(Records from a collection)
= Beginning of Section =
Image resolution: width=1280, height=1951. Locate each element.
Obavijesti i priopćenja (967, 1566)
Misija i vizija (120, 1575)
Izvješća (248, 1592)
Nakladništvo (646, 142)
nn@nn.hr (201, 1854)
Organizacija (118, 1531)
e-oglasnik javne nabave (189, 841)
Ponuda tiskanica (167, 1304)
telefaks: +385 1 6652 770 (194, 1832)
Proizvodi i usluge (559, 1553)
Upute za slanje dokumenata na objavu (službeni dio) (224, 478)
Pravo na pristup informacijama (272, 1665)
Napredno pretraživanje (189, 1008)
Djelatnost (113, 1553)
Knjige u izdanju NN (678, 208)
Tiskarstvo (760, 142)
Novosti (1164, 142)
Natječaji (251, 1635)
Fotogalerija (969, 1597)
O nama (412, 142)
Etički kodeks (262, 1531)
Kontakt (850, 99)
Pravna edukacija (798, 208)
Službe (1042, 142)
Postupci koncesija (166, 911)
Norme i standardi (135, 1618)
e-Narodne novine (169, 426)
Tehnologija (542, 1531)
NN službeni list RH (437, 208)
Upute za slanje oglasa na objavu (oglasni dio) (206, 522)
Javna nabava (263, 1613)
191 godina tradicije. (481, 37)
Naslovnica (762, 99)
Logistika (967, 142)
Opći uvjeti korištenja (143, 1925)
= End of Section =
## EXERCISE
Restate all of the entries exactly, please.

## ANSWER SECTION
Image resolution: width=1280, height=1951. Locate each element.
Obavijesti i priopćenja (967, 1566)
Misija i vizija (120, 1575)
Izvješća (248, 1592)
Nakladništvo (646, 142)
nn@nn.hr (201, 1854)
Organizacija (118, 1531)
e-oglasnik javne nabave (189, 841)
Ponuda tiskanica (167, 1304)
telefaks: +385 1 6652 770 (194, 1832)
Proizvodi i usluge (559, 1553)
Upute za slanje dokumenata na objavu (službeni dio) (224, 478)
Pravo na pristup informacijama (272, 1665)
Napredno pretraživanje (189, 1008)
Djelatnost (113, 1553)
Knjige u izdanju NN (678, 208)
Tiskarstvo (760, 142)
Novosti (1164, 142)
Natječaji (251, 1635)
Fotogalerija (969, 1597)
O nama (412, 142)
Etički kodeks (262, 1531)
Kontakt (850, 99)
Pravna edukacija (798, 208)
Službe (1042, 142)
Postupci koncesija (166, 911)
Norme i standardi (135, 1618)
e-Narodne novine (169, 426)
Tehnologija (542, 1531)
NN službeni list RH (437, 208)
Upute za slanje oglasa na objavu (oglasni dio) (206, 522)
Javna nabava (263, 1613)
191 godina tradicije. (481, 37)
Naslovnica (762, 99)
Logistika (967, 142)
Opći uvjeti korištenja (143, 1925)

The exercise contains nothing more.